SEN NEYİ MERAK EDERSİN? - Bölüm 1

Resim
Her şey merakla başlar ve insanlar meraklarına göre hayata sorular sorar, öğrenir ve öğrendikçe de yol alır. Zehra, küçüklüğünden beri herkesten farklı merakları olan bir çocuktu. İlkokulda herkes öğretmen, polis, asker, doktor olmak isterken o “veteriner olmak istiyorum” derdi. Bu isteği hayvanlara olan sevgisindendi.  Dünyanın siyasi olayları ise pek ilgisini çekmiyor, ders tarih ise uyuklamaya başlıyordu.

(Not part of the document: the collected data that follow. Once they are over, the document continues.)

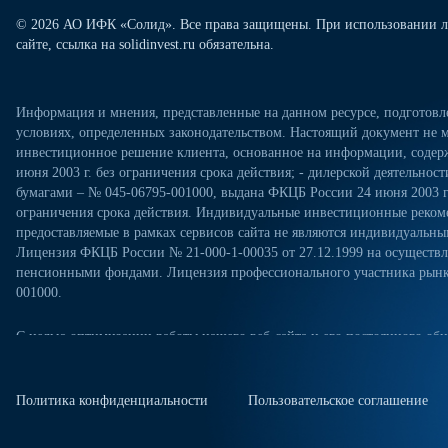
© 2026 АО ИФК «Солид». Все права защищены. При использовании л
сайте, ссылка на solidinvest.ru обязательна.
Информация и мнения, представленные на данном ресурсе, подготов
условиях, определенных законодательством. Настоящий документ не м
инвестиционное решение клиента, основанное на информации, содерж
июня 2003 г. без ограничения срока действия; - дилерской деятельно
бумагами – № 045-06795-001000, выдана ФКЦБ России 24 июня 2003 г.
ограничения срока действия. Индивидуальные инвестиционные рекоме
предоставляемые в рамках сервисов сайта не являются индивидуал
Лицензия ФКЦБ России № 21-000-1-00035 от 27.12.1999 на осущест
пенсионными фондами. Лицензия профессионального участника рынка
001000.
С целью оптимизации работы нашего веб-сайта и его постоянного обн
посещениях настоящего веб-сайта. Продолжая использовать наш веб-са
«Политикой конфиденциальности» в отношении обработки персональн
сайте. Куки-файлы — это небольшие файлы, которые сохраняются на ж
Политика конфиденциальности
Пользовательское соглашение
куки-файлы, измените настройки браузера.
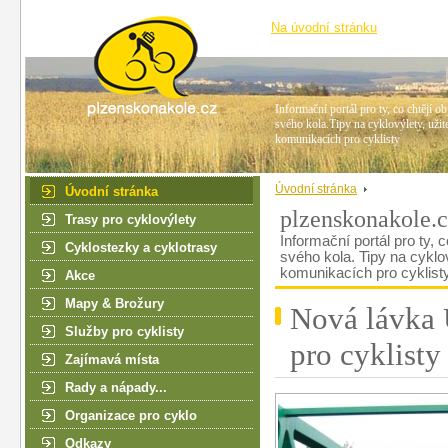
Na úvodní stránku
Informační portál pro ty, co chtějí ob
svého kola.Tipy na cyklovýlety, užit
komunikacích pro cyklisty
Úvodní stránka
Úvodní stránka
plzenskonakole.
Trasy pro cyklovýlety
Informační portál pro ty, c
Cyklostezky a cyklotrasy
svého kola. Tipy na cyklo
komunikacích pro cyklist
Akce
Mapy & Brožury
Nová lávka 
Služby pro cyklisty
pro cyklisty
Zajímavá místa
Rady a nápady...
Organizace pro cyklo
Odkazy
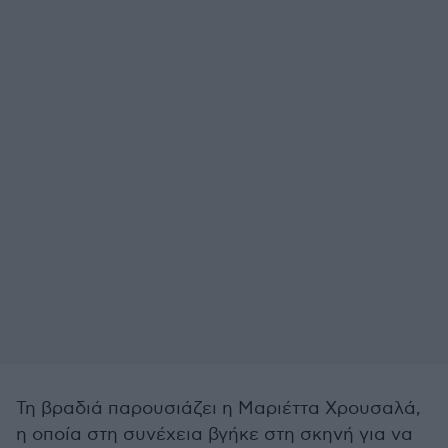
Τη βραδιά παρουσιάζει η Μαριέττα Χρουσαλά,
η οποία στη συνέχεια βγήκε στη σκηνή για να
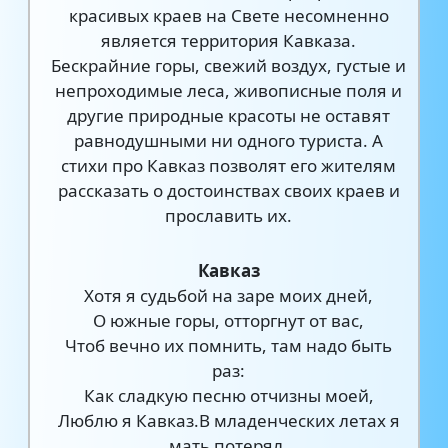
красивых краев на Свете несомненно
является территория Кавказа.
Бескрайние горы, свежий воздух, густые и
непроходимые леса, живописные поля и
другие природные красоты не оставят
равнодушными ни одного туриста. А
стихи про Кавказ позволят его жителям
рассказать о достоинствах своих краев и
прославить их.
Кавказ
Хотя я судьбой на заре моих дней,
О южные горы, отторгнут от вас,
Чтоб вечно их помнить, там надо быть
раз:
Как сладкую песню отчизны моей,
Люблю я Кавказ.В младенческих летах я
мать потерял.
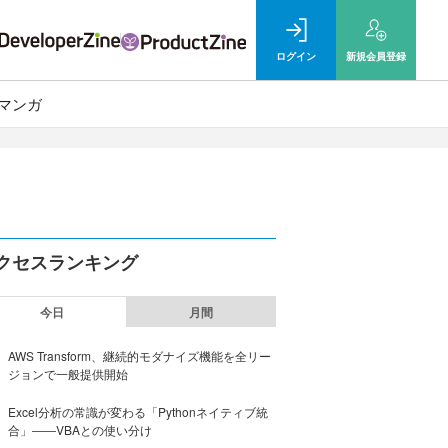
ログイン
新規
会員登録
マンガ
クセスランキング
今日
月間
AWS Transform、継続的モダナイズ機能を全リー
ジョンで一般提供開始
Excel分析の常識が変わる「Pythonネイティブ統
合」――VBAとの使い分け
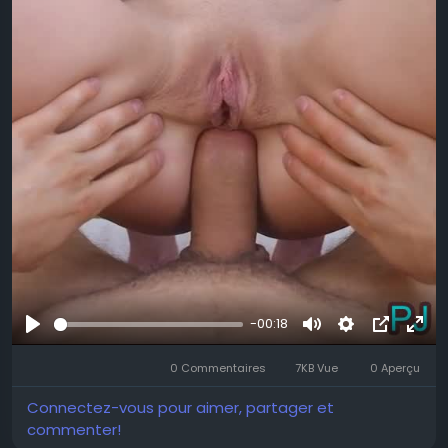
-00:18
Se
Muet
Settings
Image
Plei
divertir
0 Commentaires
7KB Vue
0 Aperçu
dans
écr
l’image
Connectez-vous pour aimer, partager et
commenter!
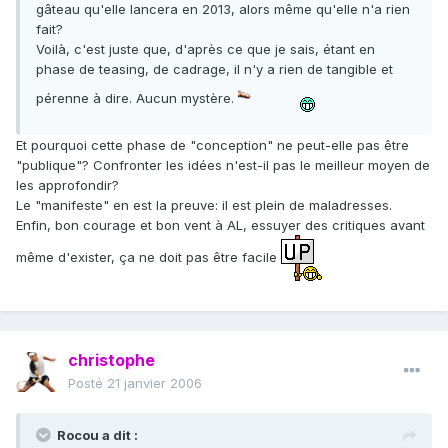
gâteau qu'elle lancera en 2013, alors même qu'elle n'a rien
fait?
Voilà, c'est juste que, d'après ce que je sais, étant en
phase de teasing, de cadrage, il n'y a rien de tangible et
pérenne à dire. Aucun mystère.
Et pourquoi cette phase de "conception" ne peut-elle pas être
"publique"? Confronter les idées n'est-il pas le meilleur moyen de
les approfondir?
Le "manifeste" en est la preuve: il est plein de maladresses.
Enfin, bon courage et bon vent à AL, essuyer des critiques avant
même d'exister, ça ne doit pas être facile
christophe
Posté
21 janvier 2006
Rocou a dit :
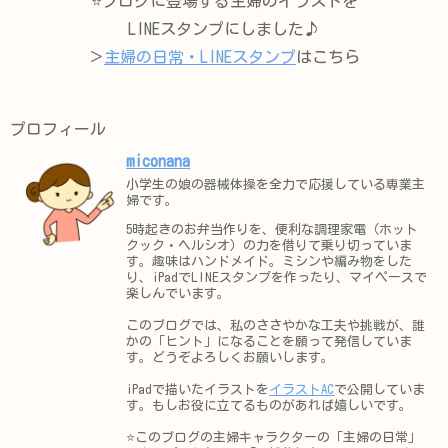
⭐️ブログに登場する主婦のイラストを
LINEスタンプにしました♪
＞
主婦の日常・LINEスタンプ
はこちら
プロフィール
miconana
小学生の娘の器械体操を全力で応援している専業主
婦です。
5時起きのお弁当作りを、便利な調理家電（ホット
クック・ヘルシオ）の力を借りて乗り切っていま
す。趣味はハンドメイド。ミシンや編み物をした
り、iPadでLINEスタンプを作ったり、マイペースで
楽しんでいます。
このブログでは、私のささやかな工夫や挑戦が、誰
かの「ヒント」になることを願って発信していま
す。どうぞよろしくお願いします。
iPadで描いたイラストを
イラストAC
で公開していま
す。もしお役に立てるものがあれば嬉しいです。
⭐️このブログの主婦キャラクターの「主婦の日常」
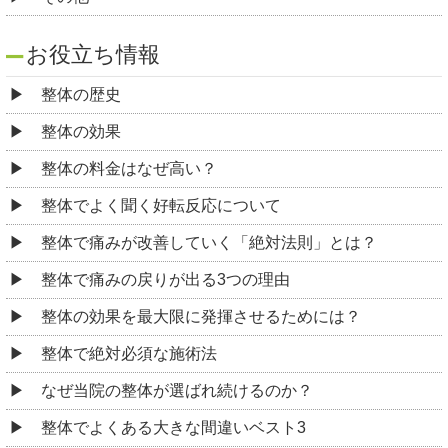
お役立ち情報
整体の歴史
整体の効果
整体の料金はなぜ高い？
整体でよく聞く好転反応について
整体で痛みが改善していく「絶対法則」とは？
整体で痛みの戻りが出る3つの理由
整体の効果を最大限に発揮させるためには？
整体で絶対必須な施術法
なぜ当院の整体が選ばれ続けるのか？
整体でよくある大きな間違いベスト3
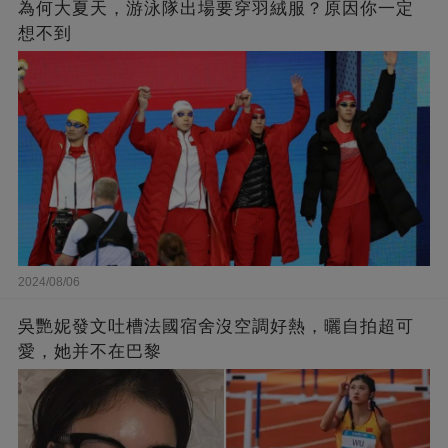
為何大夏天，游泳隊出場要穿羽絨服？原因你一定
想不到
2024/08/06
吳艷妮發文吐槽法國宿舍沒空調好熱，曬自拍超可
愛，她并不在巴黎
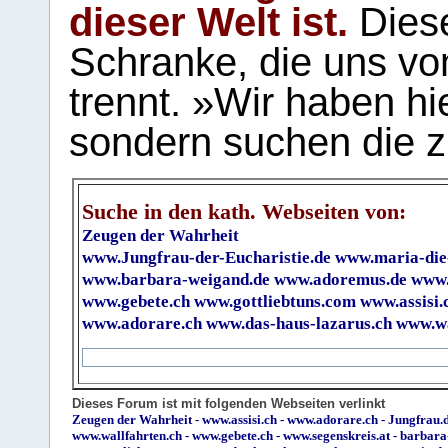
dieser Welt ist.
Diese
Schranke, die uns vo
trennt. »Wir haben hi
sondern suchen die z
Suche in den kath. Webseiten von:
Zeugen der Wahrheit
www.Jungfrau-der-Eucharistie.de
www.maria-die
www.barbara-weigand.de
www.adoremus.de
www.
www.gebete.ch
www.gottliebtuns.com
www.assisi.
www.adorare.ch
www.das-haus-lazarus.ch
www.wa
Dieses Forum ist mit folgenden Webseiten verlinkt
Zeugen der Wahrheit
-
www.assisi.ch
-
www.adorare.ch
-
Jungfrau.d
www.wallfahrten.ch
-
www.gebete.ch
-
www.segenskreis.at
-
barbara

Okul hayatı boyunca, tarih derslerinden evde de televizyonda çıkan haber ve tarih belgesellerinden hoşlanmazdı. Bu alanda merak ettiği şeyler yoktu. Eşi ise Zehra’nın tam aksi sosyal bilgiler konusuna epeyce ilgiliydi. Zehra’ya da sürekli;  -Hayatım dünyada ne oluyor bitiyor bilmeden olmaz! Bunlar geçmişimiz olmasının yanında ayrıca genel kültürdür. İnsan geçmişini bilmeli. Ne demişler “Geçmişi bilmeyen geleceği inşa edemez”...  Gibi sözlerle onda bu yönde merak oluşturmaya çalışıyordu. Yine bir gün konu buralara gelmişti. Eşi de Zehra’ya geçmişte yaşanılan ve soykırı...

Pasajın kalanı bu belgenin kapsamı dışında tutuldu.